Harris S L, Aegerter J N, Brookes S M, McElhinney L M, Jones G, Smith G C, Fooks A R
School of Biological Sciences, University of Bristol, Woodland Road, Bristol, BS8 1UG, UK.
J Wildl Dis. 2009 Oct;45(4):1030-41. doi: 10.7589/0090-3558-45.4.1030.
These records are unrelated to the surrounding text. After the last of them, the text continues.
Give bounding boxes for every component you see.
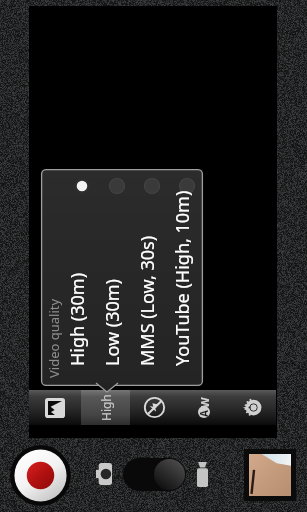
staticText: A	[190, 403, 204, 410]
button[interactable]: Gallery	[249, 454, 291, 496]
button[interactable]: Exposure	[29, 390, 81, 425]
staticText: Low (30m)	[12, 190, 37, 278]
button[interactable]: YouTube (High, 10m)	[169, 169, 204, 385]
button[interactable]: Camera mode	[96, 463, 112, 485]
button[interactable]: MMS (Low, 30s)	[134, 169, 169, 385]
staticText: YouTube (High, 10m)	[0, 14, 19, 190]
button[interactable]: Video mode	[197, 462, 208, 487]
button[interactable]: Flash off	[130, 390, 179, 425]
button[interactable]: High	[81, 390, 130, 425]
staticText: High	[71, 367, 87, 394]
staticText: MMS (Low, 30s)	[4, 104, 29, 235]
staticText: W	[186, 386, 201, 397]
button[interactable]: Low (30m)	[99, 169, 134, 385]
button[interactable]: Record	[10, 445, 71, 506]
button[interactable]: Settings	[228, 390, 276, 425]
button[interactable]: High (30m)	[64, 169, 99, 385]
button[interactable]: Switch to camera	[123, 458, 186, 491]
button[interactable]: White balance	[179, 390, 228, 425]
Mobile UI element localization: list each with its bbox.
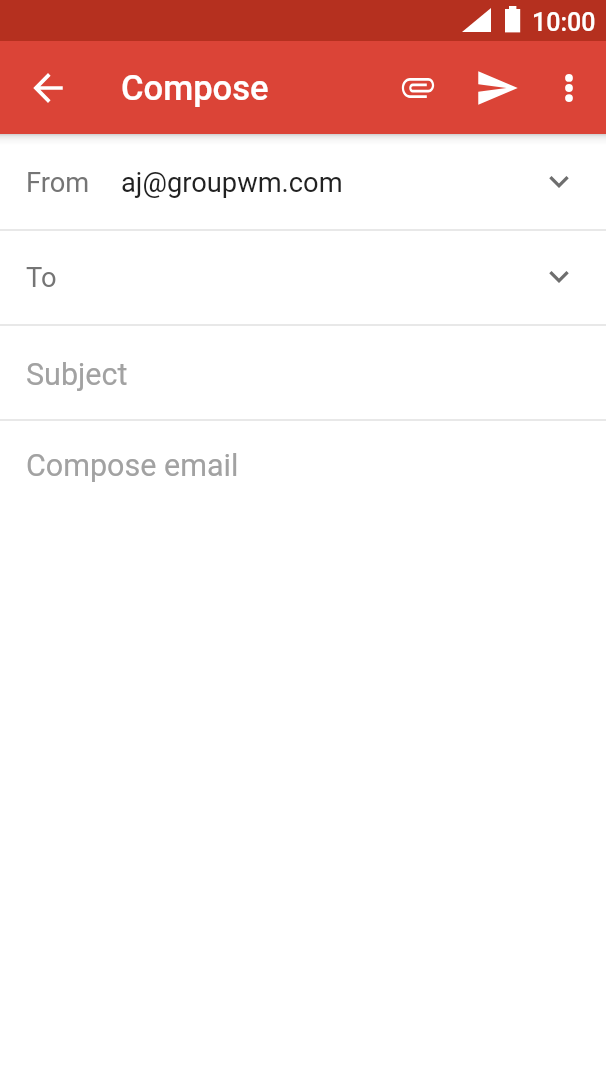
staticText: Subject	[26, 357, 128, 393]
button[interactable]: Back	[0, 41, 95, 134]
button[interactable]: More options	[539, 41, 599, 134]
staticText: Compose email	[26, 448, 239, 484]
button[interactable]: Subject	[0, 324, 606, 419]
button[interactable]: To	[0, 229, 606, 324]
button[interactable]: Send	[457, 41, 539, 134]
staticText: aj@groupwm.com	[121, 167, 343, 199]
staticText: 10:00	[532, 8, 596, 37]
button[interactable]: From	[0, 134, 606, 229]
staticText: Compose	[121, 68, 269, 108]
button[interactable]: Compose email	[0, 419, 606, 514]
staticText: From	[26, 167, 90, 199]
staticText: To	[26, 262, 57, 294]
button[interactable]: Attach file	[382, 41, 454, 134]
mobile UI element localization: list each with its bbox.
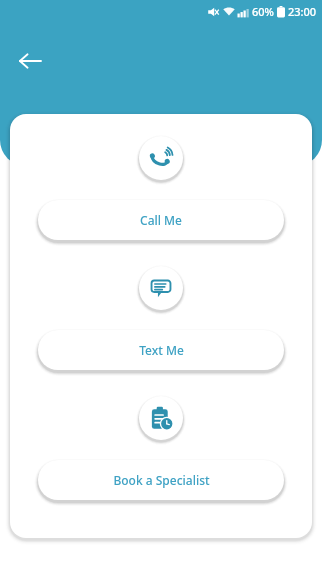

In 2003-06, targeted (active) surveillance for European bat lyssaviruses (EBLVs) was undertaken throughout England, focusing on two species most likely to host these viruses, Myotis daubentonii and Eptesicus serotinus. Blood was sampled for the detection of EBLV-specific neutralizing antibodies and oropharyngeal swabs were taken for the detection of viral RNA or infectious virus in saliva. Between 2003 and 2006, 273 E. serotinus and 363 M. daubentonii blood samples were tested by the EBLV-1 or EBLV-2 specific modified fluorescent antibody neutralization test. The EBLV-2 antibody prevalence estimate was 1.0-4.1% (95% confidence interval [CI]; mean=2.2%) for M. daubentonii. European bat lyssavirus type 1-specific antibodies were detected only in a single E. serotinus. Other nontarget species (n=5) were sampled in small numbers (n=24), with no EBLV-specific antibody detected. No viral RNA or live virus was detected in any of the oropharyngeal swabs analyzed. Host RNA was detected from 83% of the oropharyngeal swabs analyzed (total swabs 2003-06: n=766). These data show that EBLV-2 is present in M. daubentonii in England. In contrast, there is insufficient evidence to suggest that EBLV-1 is present in E. serotinus in England, although further research is warranted.
2003年至2006年期间,在英格兰全境对欧洲蝙蝠狂犬病病毒(EBLVs)开展了目标性(主动)监测,重点关注最有可能携带这些病毒的两种蝙蝠,即道氏鼠耳蝠和血清型棕蝠。采集血液样本以检测EBLV特异性中和抗体,并采集口咽拭子以检测唾液中的病毒RNA或传染性病毒。2003年至2006年期间,采用EBLV-1或EBLV-2特异性改良荧光抗体中和试验对273份血清型棕蝠和363份道氏鼠耳蝠的血液样本进行了检测。道氏鼠耳蝠的EBLV-2抗体流行率估计为1.0%-4.1%(95%置信区间[CI];平均值=2.2%)。仅在一只血清型棕蝠中检测到1型欧洲蝙蝠狂犬病病毒特异性抗体。其他非目标物种(n=5)采样数量较少(n=24),未检测到EBLV特异性抗体。在分析的任何口咽拭子中均未检测到病毒RNA或活病毒。在分析的83%的口咽拭子中检测到宿主RNA(2003年至2006年拭子总数:n=766)。这些数据表明,EBLV-2存在于英格兰的道氏鼠耳蝠中。相比之下,虽然有必要进行进一步研究,但没有足够证据表明EBLV-1存在于英格兰的血清型棕蝠中。